Figure 1 Schematic illustration of MBMMP-1. DSPC = distearoylphosphatidylcholine; DSPE = distearoylphosphatidylethanolamine; PEG2000 = polyethylene glycol 2000.
Figure 2 In vitro US imaging performance. (A) 1×105 MBs/mL. (B) 1×106 MBs/mL. (C) 1×107 MBs/mL. (D) Quantitative analysis of US signal intensity of MBMMP-1 with three different concentrations.
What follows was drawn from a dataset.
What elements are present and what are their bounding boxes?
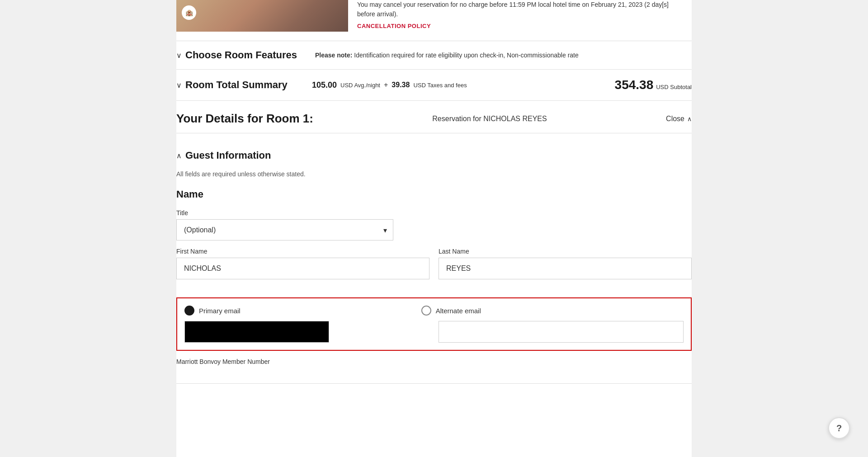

In Vitro Imaging Performance of MBMMP-1
To confirm the imaging performance of MBMMP-1 as a contrast agent for USMI, three different concentrations of MBMMP-1 were assessed in vitro via contrast imaging mode (Figure 3A, B, C). We found the three samples’ echoes are relatively well distributed. In addition, with the increase of the concentration of MBMMP-1, the signal intensity of contrast imaging increases. In particular, we found that the best performance of contrast imaging was at 1 × 107 MBs/mL. Then, we quantified the average signal intensity of different concentrations of MBMMP-1, revealing 4.11 ± 1.37, 24.03 ± 2.06, and 90.72 ± 4.92 a.u. at 1 × 105, 1 × 106, and 1 × 107 MBs/mL, respectively (Figure 3D).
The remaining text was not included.